*Task description*
Transcribe the entries below word for word, beginning at the line with "芸術的な表現がこの作品にも表れているのが本当" and stopping after the line with "Geheimen van de Rozenkrans"; drop all pictures.

*Input records*
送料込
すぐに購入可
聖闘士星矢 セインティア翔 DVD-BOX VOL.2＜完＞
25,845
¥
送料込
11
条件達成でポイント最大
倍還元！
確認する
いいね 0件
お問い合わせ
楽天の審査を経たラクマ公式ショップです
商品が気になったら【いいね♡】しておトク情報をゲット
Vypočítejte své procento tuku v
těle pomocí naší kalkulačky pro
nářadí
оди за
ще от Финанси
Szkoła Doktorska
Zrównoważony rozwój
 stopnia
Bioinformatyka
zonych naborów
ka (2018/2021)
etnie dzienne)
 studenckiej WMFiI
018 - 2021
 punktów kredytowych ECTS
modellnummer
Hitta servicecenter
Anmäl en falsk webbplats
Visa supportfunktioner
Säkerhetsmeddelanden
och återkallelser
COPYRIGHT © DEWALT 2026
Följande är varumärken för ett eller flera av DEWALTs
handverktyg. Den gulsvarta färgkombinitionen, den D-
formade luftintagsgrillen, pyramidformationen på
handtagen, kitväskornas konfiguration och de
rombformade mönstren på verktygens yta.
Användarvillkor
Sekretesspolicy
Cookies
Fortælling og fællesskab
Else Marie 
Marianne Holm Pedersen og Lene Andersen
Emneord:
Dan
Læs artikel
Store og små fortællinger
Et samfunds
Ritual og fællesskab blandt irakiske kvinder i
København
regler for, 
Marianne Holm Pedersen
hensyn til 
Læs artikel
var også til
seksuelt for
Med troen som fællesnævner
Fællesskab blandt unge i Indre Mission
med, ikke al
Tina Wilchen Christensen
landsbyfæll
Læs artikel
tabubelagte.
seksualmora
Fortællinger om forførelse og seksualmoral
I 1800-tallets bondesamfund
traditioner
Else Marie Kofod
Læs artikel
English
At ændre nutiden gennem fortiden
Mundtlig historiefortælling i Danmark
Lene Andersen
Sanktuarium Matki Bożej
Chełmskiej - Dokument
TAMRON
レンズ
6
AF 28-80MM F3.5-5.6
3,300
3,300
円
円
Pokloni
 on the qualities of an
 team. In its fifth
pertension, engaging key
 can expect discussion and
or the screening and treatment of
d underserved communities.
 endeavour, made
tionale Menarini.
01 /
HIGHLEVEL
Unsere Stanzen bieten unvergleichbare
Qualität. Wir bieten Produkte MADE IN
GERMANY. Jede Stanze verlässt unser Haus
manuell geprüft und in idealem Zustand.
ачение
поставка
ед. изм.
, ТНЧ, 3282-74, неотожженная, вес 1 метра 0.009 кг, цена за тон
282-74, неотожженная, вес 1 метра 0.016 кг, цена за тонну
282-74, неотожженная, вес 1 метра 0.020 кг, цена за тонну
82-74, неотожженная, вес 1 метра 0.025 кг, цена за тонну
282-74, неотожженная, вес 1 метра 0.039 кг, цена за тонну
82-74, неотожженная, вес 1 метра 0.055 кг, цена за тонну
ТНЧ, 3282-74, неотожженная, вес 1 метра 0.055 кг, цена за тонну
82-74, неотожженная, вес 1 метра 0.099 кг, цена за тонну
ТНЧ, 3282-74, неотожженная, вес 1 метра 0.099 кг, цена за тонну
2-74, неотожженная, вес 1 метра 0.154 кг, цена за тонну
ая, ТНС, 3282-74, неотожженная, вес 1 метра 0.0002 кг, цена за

...

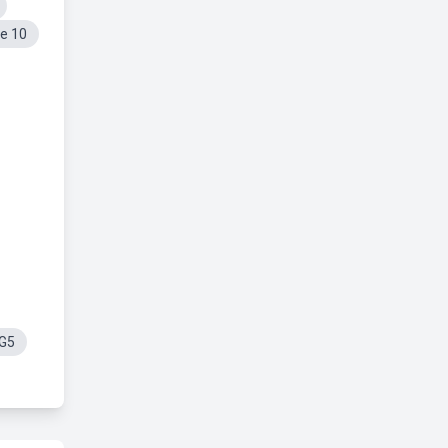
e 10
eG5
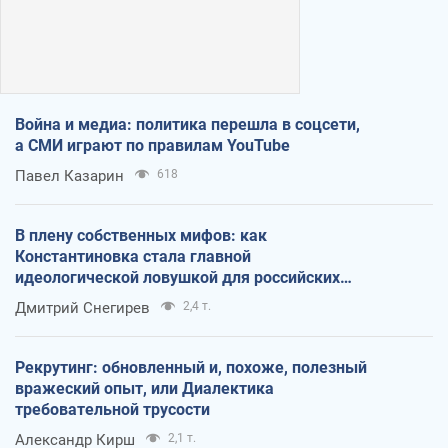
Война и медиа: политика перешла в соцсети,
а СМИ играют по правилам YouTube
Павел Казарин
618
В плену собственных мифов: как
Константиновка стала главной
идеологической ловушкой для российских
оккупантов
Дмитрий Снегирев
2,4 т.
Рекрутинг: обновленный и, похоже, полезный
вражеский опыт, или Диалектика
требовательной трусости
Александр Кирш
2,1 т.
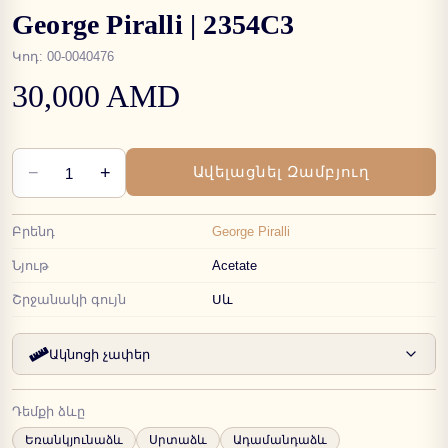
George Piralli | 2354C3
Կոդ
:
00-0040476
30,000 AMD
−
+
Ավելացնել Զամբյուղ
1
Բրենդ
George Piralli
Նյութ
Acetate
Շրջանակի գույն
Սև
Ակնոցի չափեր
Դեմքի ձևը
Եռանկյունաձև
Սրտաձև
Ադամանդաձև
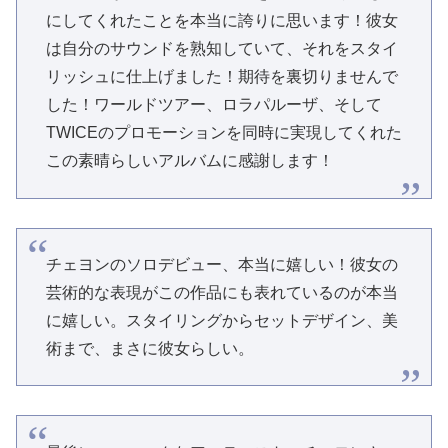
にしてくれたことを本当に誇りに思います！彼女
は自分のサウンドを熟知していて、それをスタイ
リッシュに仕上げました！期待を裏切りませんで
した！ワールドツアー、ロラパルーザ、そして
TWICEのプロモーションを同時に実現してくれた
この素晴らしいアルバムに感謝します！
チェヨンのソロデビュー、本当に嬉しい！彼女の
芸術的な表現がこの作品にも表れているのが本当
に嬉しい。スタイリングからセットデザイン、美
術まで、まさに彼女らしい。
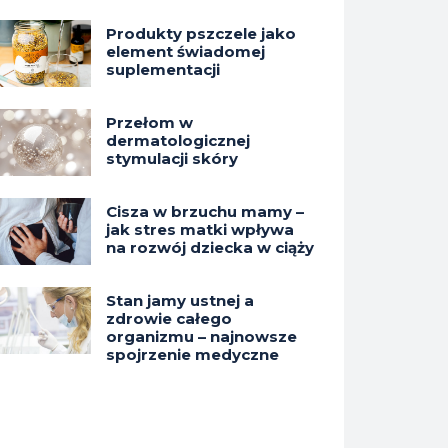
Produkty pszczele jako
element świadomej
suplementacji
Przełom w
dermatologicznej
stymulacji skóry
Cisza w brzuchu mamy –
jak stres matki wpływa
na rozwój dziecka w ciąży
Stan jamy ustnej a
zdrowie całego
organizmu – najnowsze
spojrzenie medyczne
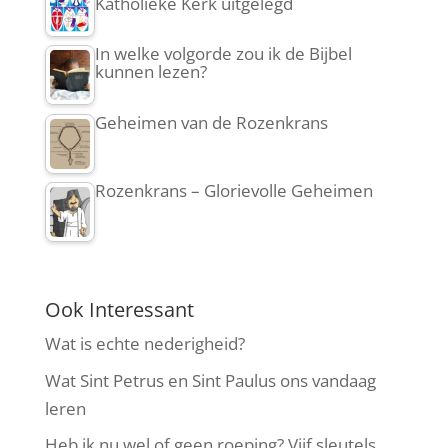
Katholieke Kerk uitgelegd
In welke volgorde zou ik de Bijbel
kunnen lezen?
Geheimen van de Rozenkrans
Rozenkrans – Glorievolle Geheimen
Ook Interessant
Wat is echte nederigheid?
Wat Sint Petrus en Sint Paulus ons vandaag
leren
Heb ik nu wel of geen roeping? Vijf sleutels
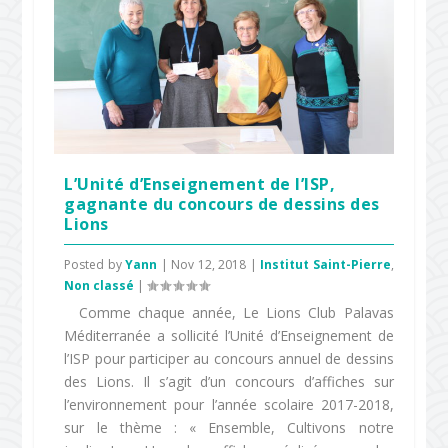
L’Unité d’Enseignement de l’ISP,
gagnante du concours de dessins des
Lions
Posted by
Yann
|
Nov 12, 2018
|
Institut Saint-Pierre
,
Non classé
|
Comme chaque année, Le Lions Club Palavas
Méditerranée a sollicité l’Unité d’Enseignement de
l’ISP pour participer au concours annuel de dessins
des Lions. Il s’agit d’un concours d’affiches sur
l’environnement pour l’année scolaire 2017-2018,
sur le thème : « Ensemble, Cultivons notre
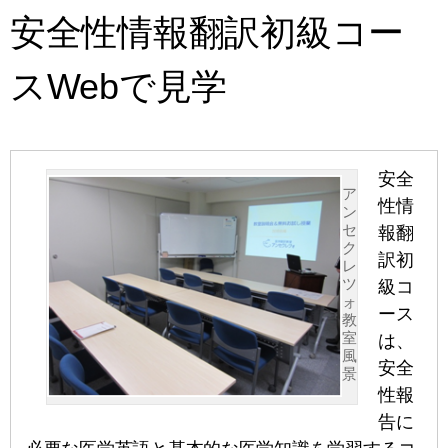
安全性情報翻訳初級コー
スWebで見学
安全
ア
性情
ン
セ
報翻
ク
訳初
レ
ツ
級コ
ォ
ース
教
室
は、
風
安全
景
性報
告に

...

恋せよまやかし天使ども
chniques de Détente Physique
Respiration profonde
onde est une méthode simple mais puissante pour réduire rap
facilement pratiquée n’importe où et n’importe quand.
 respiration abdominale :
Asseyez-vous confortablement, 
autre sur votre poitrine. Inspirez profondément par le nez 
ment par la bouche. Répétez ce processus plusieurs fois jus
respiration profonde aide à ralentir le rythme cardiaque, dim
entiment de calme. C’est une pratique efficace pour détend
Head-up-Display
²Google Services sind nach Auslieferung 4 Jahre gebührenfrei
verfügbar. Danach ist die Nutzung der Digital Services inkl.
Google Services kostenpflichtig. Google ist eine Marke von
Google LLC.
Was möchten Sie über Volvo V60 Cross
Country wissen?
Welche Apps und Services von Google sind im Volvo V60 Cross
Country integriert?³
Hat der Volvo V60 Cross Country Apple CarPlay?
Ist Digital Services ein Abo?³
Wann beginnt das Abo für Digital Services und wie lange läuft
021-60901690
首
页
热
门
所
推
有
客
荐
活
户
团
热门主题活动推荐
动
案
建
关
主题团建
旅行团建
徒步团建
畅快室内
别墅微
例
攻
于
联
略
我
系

*Solution*
芸術的な表現がこの作品にも表れているのが本当
に嬉しい。スタイリングからセットデザイン、美
術まで、まさに彼女らしい。
Produkty pszczele jako
element świadomej
suplementacji
Przełom w
dermatologicznej
stymulacji skóry
Cisza w brzuchu mamy –
jak stres matki wpływa
na rozwój dziecka w ciąży
Stan jamy ustnej a
zdrowie całego
organizmu – najnowsze
spojrzenie medyczne
Katholieke Kerk uitgelegd
In welke volgorde zou ik de Bijbel
kunnen lezen?
Geheimen van de Rozenkrans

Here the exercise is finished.